DistrIT's power lies in its simplicity. The package contains only four essential classes:
- distrit.Task
- distrit.InteractiveTask
- distrit.InteractiveTaskServer
- distrit.client.InteractiveTaskClient
All you must do to is implement a couple of interfaces and you're away. Read on for a walk through of the first steps.
The first thing you must know is what a Task
is. The Task
interface defines one single method called run
. This method is totally generic (ie. can become any method you like) because it takes an Object as its parameter and returns another Object. So for eg. if you wanted a task that found the first n primes you could do something like:
import distrit.Task;
import java.util.ArrayList;
public class PrimeFinderTask implements Task
{
public Object run( Object howManyObj )
{
int howMany = ( ( Integer ) howManyObj ).intValue();
ArrayList rv = new ArrayList();
for( int currentTest = 2; rv.size() < howMany; currentTest++ )
{
boolean foundFactor = false;
for( int fl = 2; fl < currentTest; fl++ )
{
if( currentTest % fl == 0 )
{
foundFactor = true;
}
}
if( !foundFactor )
{
rv.add( new Integer( currentTest ) );
}
}
return rv;
}
}
In the example you see how using containers such as ArrayList
you can pack as many arguments and results as you need. You could even pack in other sub tasks this task would have to complete. Your task run method could also open a GUI frame and return the results of the work done within this frame.

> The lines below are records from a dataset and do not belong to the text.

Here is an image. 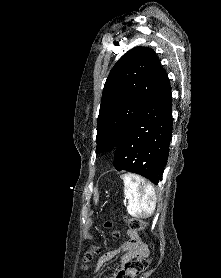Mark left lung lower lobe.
<instances>
[{"mask_svg":"<svg viewBox=\"0 0 221 278\" xmlns=\"http://www.w3.org/2000/svg\"><path fill=\"white\" fill-rule=\"evenodd\" d=\"M172 136V96L166 72L154 94L116 147L118 171L140 174L154 184L162 180Z\"/></svg>","mask_w":221,"mask_h":278,"instance_id":"obj_1","label":"left lung lower lobe"}]
</instances>
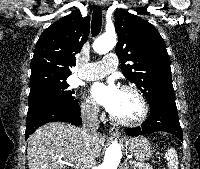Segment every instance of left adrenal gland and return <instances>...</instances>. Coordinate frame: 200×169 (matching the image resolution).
Segmentation results:
<instances>
[{
	"label": "left adrenal gland",
	"mask_w": 200,
	"mask_h": 169,
	"mask_svg": "<svg viewBox=\"0 0 200 169\" xmlns=\"http://www.w3.org/2000/svg\"><path fill=\"white\" fill-rule=\"evenodd\" d=\"M121 169H131L129 164H128V159L124 160V163L122 164Z\"/></svg>",
	"instance_id": "a2214340"
}]
</instances>
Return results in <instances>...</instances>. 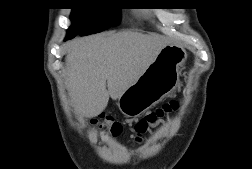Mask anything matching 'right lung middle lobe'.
<instances>
[{"label":"right lung middle lobe","instance_id":"obj_1","mask_svg":"<svg viewBox=\"0 0 252 169\" xmlns=\"http://www.w3.org/2000/svg\"><path fill=\"white\" fill-rule=\"evenodd\" d=\"M71 20L66 39L77 34L88 35L115 26L120 20V8L111 5L113 0H72Z\"/></svg>","mask_w":252,"mask_h":169}]
</instances>
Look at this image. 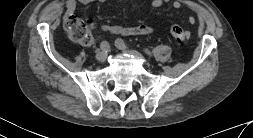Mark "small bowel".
Listing matches in <instances>:
<instances>
[{"label":"small bowel","instance_id":"small-bowel-1","mask_svg":"<svg viewBox=\"0 0 253 138\" xmlns=\"http://www.w3.org/2000/svg\"><path fill=\"white\" fill-rule=\"evenodd\" d=\"M94 1L98 2H106L107 0H67L65 2V17H69L73 14L77 7V2L82 4H88ZM171 0H151V5L155 8L161 7L165 4H168ZM183 6V3L179 0L174 1L172 3V7L174 9H180ZM136 26H120V25H110V24H102L100 29L104 32H110L113 34L123 35V36H136V35H148L154 32V28L152 26L145 24V18H139L135 20ZM188 21L191 24L196 22L194 17H189Z\"/></svg>","mask_w":253,"mask_h":138}]
</instances>
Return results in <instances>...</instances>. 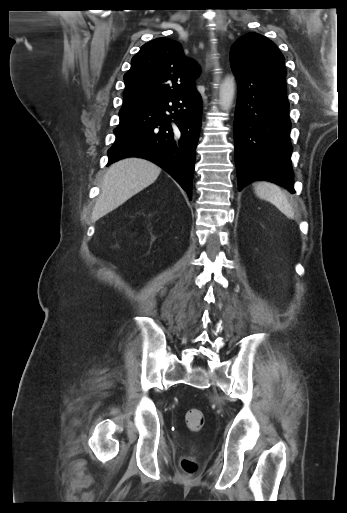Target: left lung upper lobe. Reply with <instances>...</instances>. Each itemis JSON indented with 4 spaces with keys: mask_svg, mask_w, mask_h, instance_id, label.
Wrapping results in <instances>:
<instances>
[{
    "mask_svg": "<svg viewBox=\"0 0 347 513\" xmlns=\"http://www.w3.org/2000/svg\"><path fill=\"white\" fill-rule=\"evenodd\" d=\"M284 57L276 45L257 33L240 37L231 47L230 65L253 75H283Z\"/></svg>",
    "mask_w": 347,
    "mask_h": 513,
    "instance_id": "obj_1",
    "label": "left lung upper lobe"
}]
</instances>
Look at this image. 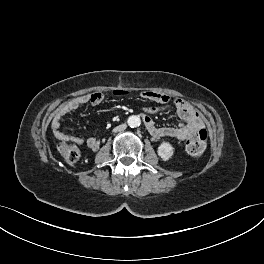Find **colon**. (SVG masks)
<instances>
[{
	"instance_id": "1",
	"label": "colon",
	"mask_w": 264,
	"mask_h": 264,
	"mask_svg": "<svg viewBox=\"0 0 264 264\" xmlns=\"http://www.w3.org/2000/svg\"><path fill=\"white\" fill-rule=\"evenodd\" d=\"M97 98V95L93 97L94 100ZM206 138L207 134L204 129L195 132L185 143L187 153L194 157L202 155L206 148ZM57 150L69 164L77 163L81 157L80 149L76 145L68 143L65 140L58 141Z\"/></svg>"
}]
</instances>
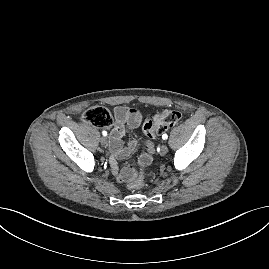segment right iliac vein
Instances as JSON below:
<instances>
[{"instance_id":"63e3f726","label":"right iliac vein","mask_w":269,"mask_h":269,"mask_svg":"<svg viewBox=\"0 0 269 269\" xmlns=\"http://www.w3.org/2000/svg\"><path fill=\"white\" fill-rule=\"evenodd\" d=\"M100 142H101V145L105 146V145L107 144V142H108L107 137H102V138L100 139Z\"/></svg>"}]
</instances>
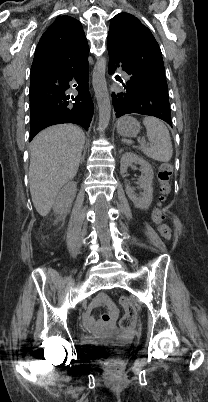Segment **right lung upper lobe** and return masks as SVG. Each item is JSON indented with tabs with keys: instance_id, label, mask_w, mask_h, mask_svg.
Listing matches in <instances>:
<instances>
[{
	"instance_id": "obj_1",
	"label": "right lung upper lobe",
	"mask_w": 208,
	"mask_h": 402,
	"mask_svg": "<svg viewBox=\"0 0 208 402\" xmlns=\"http://www.w3.org/2000/svg\"><path fill=\"white\" fill-rule=\"evenodd\" d=\"M88 47L82 24L70 17H58L37 45L31 71L61 66Z\"/></svg>"
}]
</instances>
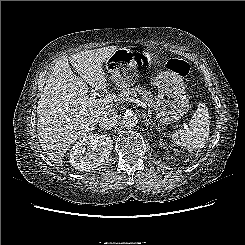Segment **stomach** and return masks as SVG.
Here are the masks:
<instances>
[{
	"label": "stomach",
	"instance_id": "stomach-1",
	"mask_svg": "<svg viewBox=\"0 0 245 245\" xmlns=\"http://www.w3.org/2000/svg\"><path fill=\"white\" fill-rule=\"evenodd\" d=\"M152 58L149 52L119 48L106 60L105 66L110 80L117 87L127 88L138 79L137 67L152 62ZM153 84L158 89L155 109L159 121L168 124L182 118L189 109L182 77L175 72L162 71L153 77Z\"/></svg>",
	"mask_w": 245,
	"mask_h": 245
}]
</instances>
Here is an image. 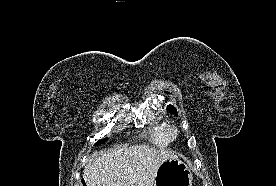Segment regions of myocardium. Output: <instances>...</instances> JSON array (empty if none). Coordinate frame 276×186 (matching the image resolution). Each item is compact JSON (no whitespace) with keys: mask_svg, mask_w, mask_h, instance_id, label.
<instances>
[{"mask_svg":"<svg viewBox=\"0 0 276 186\" xmlns=\"http://www.w3.org/2000/svg\"><path fill=\"white\" fill-rule=\"evenodd\" d=\"M164 133L169 141L176 139L178 136V128L175 124L169 122L164 125Z\"/></svg>","mask_w":276,"mask_h":186,"instance_id":"f54148a6","label":"myocardium"}]
</instances>
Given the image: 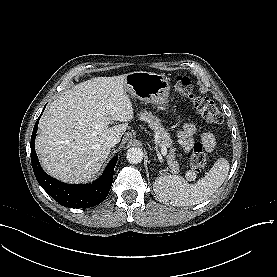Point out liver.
<instances>
[{
    "mask_svg": "<svg viewBox=\"0 0 277 277\" xmlns=\"http://www.w3.org/2000/svg\"><path fill=\"white\" fill-rule=\"evenodd\" d=\"M127 74L96 77L55 99L42 115L35 140L43 169L67 183H85L101 170L110 154L109 136L120 139L133 119L124 88ZM114 121L122 124L108 128Z\"/></svg>",
    "mask_w": 277,
    "mask_h": 277,
    "instance_id": "1",
    "label": "liver"
}]
</instances>
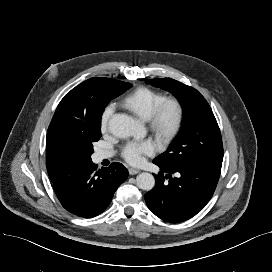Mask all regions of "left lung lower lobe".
<instances>
[{"mask_svg":"<svg viewBox=\"0 0 272 272\" xmlns=\"http://www.w3.org/2000/svg\"><path fill=\"white\" fill-rule=\"evenodd\" d=\"M153 162L161 172L155 177V187L145 194L146 204L157 217L172 223L188 220L205 207L215 191L222 166L204 162L165 166Z\"/></svg>","mask_w":272,"mask_h":272,"instance_id":"obj_1","label":"left lung lower lobe"}]
</instances>
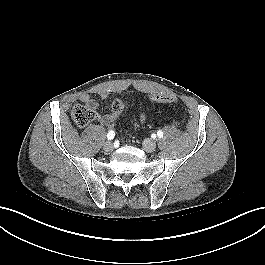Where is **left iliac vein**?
Returning <instances> with one entry per match:
<instances>
[{"instance_id":"left-iliac-vein-1","label":"left iliac vein","mask_w":265,"mask_h":265,"mask_svg":"<svg viewBox=\"0 0 265 265\" xmlns=\"http://www.w3.org/2000/svg\"><path fill=\"white\" fill-rule=\"evenodd\" d=\"M143 148L146 152L152 153L156 149V143L152 140L146 139L143 141Z\"/></svg>"}]
</instances>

Now what we have here is an object containing custom executable code. Since the Task
interface extends java.io.Serializable
all objects implementing it can be transferred across a network. So this custom executable object can be sent to any other PC which can execute it and collect it's results by calling the run
method.
In some cases you may want to interact with your task while it is running. For eg. you may want to update some parameters it used during calculation, or retrieve the list of results completed so far. You may even want to halt the task because another client found a solution. You may also want to send new data to display on a GUI or retrieve changes done to a document. In the case of a distributed evolutionary algorithm you may want to exchange individuals between neighbouring populations distributed across a 2D plane.
The InteractiveTask
interface extends Task
adding two methods: public void set( Object params )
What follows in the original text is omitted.